[Problem to work on]
Scan the records for "iletişim". Show the matching lines.

(Records excerpted from a collection)
+--
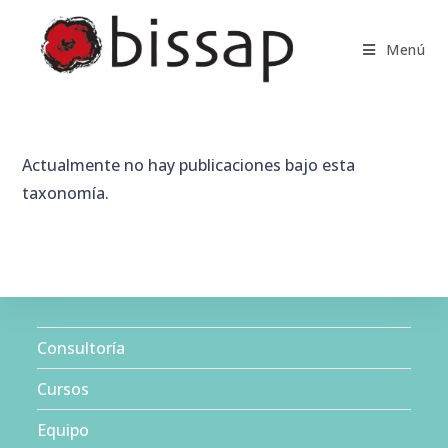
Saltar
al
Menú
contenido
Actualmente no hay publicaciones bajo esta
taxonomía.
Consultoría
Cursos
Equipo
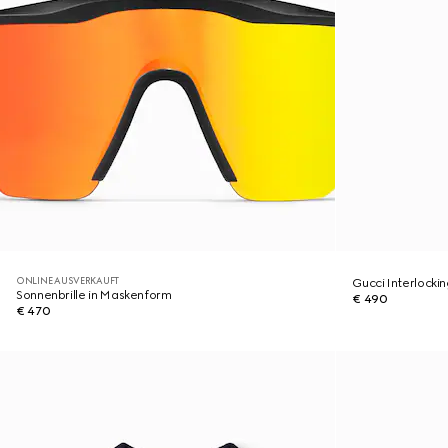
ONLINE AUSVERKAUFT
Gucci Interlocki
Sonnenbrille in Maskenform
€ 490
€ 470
+--
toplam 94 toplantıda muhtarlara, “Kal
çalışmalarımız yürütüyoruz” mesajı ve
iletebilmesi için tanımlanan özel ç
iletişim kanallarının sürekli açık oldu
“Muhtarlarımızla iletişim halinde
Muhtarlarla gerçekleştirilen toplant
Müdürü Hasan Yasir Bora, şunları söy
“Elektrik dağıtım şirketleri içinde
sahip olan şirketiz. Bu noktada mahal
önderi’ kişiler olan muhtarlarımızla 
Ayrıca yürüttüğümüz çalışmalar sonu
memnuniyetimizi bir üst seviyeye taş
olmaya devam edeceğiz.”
+--
[Response to the exercise]
iletişim kanallarının sürekli açık oldu
“Muhtarlarımızla iletişim halinde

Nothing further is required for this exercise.